Les premières gestations chez des couples sérodiscordants (homme VIH +/femme VIH –) furent publiées en 1992. À l’heure actuelle, le protocole employé dans le cas des hommes séropositifs a été adopté dans plusieurs centres d’assistance médicale à la procréation en Catalogne. Plus de 1 000 cycles ont été effectués dans ces centres sans qu’aucun cas de séroconversion au VIH par la femme ou le nouveau-né n’ait été rapporté à ce jour.

Le protocole employé pour préparer des échantillons de sperme vise à réduire substantiellement la présence du virus, vu que cette technique permet d’éliminer le plasma séminal, les cellules non spermatiques et les spermatozoïdes immobiles, principales fractions dans lesquelles la présence du virus est démontrée.

Ce protocole est un procédé sûr, efficace et reproductible, étant donné que la mission fondamentale de cette technique n’est pas la disparition totale du risque, mais la réduction du risque au moment du désir de grossesse.

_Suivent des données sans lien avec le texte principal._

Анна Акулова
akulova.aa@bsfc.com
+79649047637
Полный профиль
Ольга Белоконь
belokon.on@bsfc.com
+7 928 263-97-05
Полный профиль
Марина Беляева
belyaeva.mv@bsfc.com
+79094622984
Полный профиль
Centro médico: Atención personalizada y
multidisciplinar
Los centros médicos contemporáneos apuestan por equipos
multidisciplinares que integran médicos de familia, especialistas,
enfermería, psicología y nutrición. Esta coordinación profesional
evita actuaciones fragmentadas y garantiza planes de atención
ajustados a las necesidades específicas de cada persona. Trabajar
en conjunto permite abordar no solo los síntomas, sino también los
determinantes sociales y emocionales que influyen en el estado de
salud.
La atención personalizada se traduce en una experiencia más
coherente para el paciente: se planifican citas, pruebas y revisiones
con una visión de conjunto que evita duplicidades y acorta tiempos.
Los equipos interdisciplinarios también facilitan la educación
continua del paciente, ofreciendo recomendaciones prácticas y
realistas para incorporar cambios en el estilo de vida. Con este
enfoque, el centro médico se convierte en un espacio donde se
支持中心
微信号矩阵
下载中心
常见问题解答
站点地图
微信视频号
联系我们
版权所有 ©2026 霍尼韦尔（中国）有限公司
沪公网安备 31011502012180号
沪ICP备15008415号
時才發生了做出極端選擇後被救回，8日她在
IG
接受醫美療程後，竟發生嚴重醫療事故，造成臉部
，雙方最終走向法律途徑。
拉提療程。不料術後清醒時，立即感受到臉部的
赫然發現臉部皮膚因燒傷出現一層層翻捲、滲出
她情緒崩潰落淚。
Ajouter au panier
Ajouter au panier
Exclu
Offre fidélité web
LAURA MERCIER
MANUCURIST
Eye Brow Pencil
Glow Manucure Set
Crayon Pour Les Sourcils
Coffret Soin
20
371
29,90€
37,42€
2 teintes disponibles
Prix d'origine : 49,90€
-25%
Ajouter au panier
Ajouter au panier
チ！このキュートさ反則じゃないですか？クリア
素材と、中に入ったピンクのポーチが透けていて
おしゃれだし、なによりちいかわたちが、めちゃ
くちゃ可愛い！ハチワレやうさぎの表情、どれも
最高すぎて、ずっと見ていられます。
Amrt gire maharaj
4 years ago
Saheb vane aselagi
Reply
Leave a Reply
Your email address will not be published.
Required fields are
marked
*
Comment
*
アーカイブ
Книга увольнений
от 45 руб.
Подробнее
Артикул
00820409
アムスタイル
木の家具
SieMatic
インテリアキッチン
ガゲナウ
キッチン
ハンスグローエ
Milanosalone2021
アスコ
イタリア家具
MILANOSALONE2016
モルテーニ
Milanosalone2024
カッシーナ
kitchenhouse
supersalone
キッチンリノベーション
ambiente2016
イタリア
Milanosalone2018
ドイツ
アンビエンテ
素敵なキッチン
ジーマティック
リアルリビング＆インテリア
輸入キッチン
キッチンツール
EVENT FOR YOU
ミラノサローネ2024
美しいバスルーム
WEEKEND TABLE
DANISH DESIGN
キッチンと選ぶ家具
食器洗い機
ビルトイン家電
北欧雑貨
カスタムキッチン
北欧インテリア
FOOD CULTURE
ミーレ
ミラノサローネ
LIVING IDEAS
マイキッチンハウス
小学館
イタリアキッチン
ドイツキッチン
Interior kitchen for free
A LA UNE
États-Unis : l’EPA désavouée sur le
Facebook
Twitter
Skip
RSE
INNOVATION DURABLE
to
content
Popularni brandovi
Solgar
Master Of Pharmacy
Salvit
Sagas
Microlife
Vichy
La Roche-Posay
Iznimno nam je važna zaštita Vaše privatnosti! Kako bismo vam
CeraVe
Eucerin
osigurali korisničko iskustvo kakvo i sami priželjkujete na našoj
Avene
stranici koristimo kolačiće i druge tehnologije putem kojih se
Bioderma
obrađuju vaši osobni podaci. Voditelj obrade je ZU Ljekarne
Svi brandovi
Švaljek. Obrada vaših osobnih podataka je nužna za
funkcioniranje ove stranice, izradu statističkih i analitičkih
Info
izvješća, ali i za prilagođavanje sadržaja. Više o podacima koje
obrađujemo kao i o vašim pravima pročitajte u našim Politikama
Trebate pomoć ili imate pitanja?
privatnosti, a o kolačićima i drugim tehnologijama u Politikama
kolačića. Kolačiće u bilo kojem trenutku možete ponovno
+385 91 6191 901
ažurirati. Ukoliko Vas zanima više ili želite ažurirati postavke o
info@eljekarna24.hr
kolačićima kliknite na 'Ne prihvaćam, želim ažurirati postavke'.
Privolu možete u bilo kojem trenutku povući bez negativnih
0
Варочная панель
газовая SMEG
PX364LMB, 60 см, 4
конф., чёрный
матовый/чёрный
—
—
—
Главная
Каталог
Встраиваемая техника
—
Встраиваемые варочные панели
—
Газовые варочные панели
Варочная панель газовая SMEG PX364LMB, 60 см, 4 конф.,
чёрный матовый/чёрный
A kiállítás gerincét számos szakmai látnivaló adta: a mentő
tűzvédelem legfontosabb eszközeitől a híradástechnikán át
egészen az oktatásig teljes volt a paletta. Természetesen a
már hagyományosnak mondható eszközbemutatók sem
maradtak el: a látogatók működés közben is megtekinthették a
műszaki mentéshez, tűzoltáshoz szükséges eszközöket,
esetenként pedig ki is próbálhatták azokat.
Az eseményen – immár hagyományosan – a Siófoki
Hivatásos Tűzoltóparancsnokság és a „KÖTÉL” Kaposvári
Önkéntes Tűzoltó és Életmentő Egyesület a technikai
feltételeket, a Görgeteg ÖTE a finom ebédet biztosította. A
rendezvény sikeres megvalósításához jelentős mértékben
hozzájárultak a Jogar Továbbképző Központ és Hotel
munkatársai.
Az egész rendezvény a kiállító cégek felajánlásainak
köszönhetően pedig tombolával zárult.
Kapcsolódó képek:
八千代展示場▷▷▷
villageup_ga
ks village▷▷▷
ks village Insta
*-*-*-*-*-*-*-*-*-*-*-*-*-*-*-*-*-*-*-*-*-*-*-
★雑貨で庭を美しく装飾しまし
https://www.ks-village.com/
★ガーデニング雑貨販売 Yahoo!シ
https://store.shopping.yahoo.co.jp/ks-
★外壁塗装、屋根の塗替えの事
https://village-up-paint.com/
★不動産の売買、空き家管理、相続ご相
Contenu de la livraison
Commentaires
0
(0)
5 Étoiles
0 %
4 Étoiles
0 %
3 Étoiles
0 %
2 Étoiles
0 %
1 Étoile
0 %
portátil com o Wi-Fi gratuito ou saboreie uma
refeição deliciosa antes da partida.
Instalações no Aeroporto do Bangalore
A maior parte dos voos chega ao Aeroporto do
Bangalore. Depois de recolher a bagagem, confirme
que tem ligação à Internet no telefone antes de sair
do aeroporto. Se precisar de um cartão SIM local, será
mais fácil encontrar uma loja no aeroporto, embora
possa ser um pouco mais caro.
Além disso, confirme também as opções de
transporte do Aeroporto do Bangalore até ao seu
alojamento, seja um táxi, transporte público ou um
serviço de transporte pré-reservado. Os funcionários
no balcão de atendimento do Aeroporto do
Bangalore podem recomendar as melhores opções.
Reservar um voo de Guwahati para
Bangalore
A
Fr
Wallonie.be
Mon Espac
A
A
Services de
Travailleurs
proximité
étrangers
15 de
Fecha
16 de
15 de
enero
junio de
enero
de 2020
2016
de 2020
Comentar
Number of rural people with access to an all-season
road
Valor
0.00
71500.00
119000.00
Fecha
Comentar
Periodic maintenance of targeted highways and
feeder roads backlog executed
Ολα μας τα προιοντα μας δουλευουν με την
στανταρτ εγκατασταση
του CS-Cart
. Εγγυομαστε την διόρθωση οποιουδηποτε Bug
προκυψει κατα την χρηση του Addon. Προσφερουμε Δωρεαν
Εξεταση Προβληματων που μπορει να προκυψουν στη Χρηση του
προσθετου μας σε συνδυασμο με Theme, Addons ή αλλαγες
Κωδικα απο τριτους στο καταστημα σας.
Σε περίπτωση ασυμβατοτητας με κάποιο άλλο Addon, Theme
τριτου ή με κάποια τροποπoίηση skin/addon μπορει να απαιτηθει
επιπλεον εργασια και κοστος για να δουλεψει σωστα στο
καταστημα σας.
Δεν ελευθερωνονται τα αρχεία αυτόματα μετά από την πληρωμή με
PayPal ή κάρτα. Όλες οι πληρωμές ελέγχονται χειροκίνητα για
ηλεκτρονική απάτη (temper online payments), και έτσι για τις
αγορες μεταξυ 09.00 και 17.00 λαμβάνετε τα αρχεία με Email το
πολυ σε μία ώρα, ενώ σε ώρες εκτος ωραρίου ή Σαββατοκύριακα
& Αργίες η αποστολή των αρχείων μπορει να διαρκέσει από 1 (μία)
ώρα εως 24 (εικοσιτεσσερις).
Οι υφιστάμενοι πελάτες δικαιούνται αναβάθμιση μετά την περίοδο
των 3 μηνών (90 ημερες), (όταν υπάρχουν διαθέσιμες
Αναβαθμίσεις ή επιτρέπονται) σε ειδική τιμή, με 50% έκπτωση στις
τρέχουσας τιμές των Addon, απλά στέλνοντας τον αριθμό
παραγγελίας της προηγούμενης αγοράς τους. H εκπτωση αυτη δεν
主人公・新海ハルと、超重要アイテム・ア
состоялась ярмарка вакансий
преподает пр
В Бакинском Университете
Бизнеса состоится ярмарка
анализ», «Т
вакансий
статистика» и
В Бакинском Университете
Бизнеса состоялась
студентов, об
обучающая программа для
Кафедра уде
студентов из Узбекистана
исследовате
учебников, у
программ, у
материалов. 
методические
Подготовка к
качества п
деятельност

Les conditions préalables que le couple doit remplir dans ces cas-là sont les suivantes:

  • La PCR « après lavage du sperme » de l’échantillon doit être négative afin de pouvoir être utilisée dans le cadre de l’IAC ou de la FIV-ICSI.
  • Avant de commencer le cycle, la patiente doit se soumettre à une PCR dans le sang pour le VIH-1 afin de vérifier sa séronégativité.
  • Les deux membres du couple devront signer un consentement éclairé les informant des risques que l’application de ces techniques peut présenter.

La technique appliquée pour minimiser le risque de transmission du VIH consiste en des lavages répétés de l’échantillon de sperme (par centrifugation sur gradient de densité suivie de deux lavages et d’un swim up). Pour la réalisation de cette technique, on utilise du sperme obtenu par masturbation.

L’échantillon final est divisé en deux parties. Une partie est utilisée pour réaliser les études nous indiquant la charge virale de celle-ci par double PCR (ADN et ARN). L’autre partie de l’échantillon est utilisée pour réaliser la technique d’assistance médicale à la procréation qui convient, après obtention du résultat et confirmation de la négativité.

La femme séropositive

En général, le taux de transmission verticale (TV) – de la mère à l’enfant – du virus du VIH est ramené de 20 % à 1 %, ce qui accroît le désir d’avoir un enfant chez les femmes séropositives.

Dans les diverses études qui ont été publiées sur les grossesses de femmes séropositives utilisant des techniques d’AMP, aucun cas de transmission verticale (TV) n’a été rapporté ; une surveillance adéquate de la grossesse est toutefois fondamentale, dans ces cas-là, pour réduire ce risque.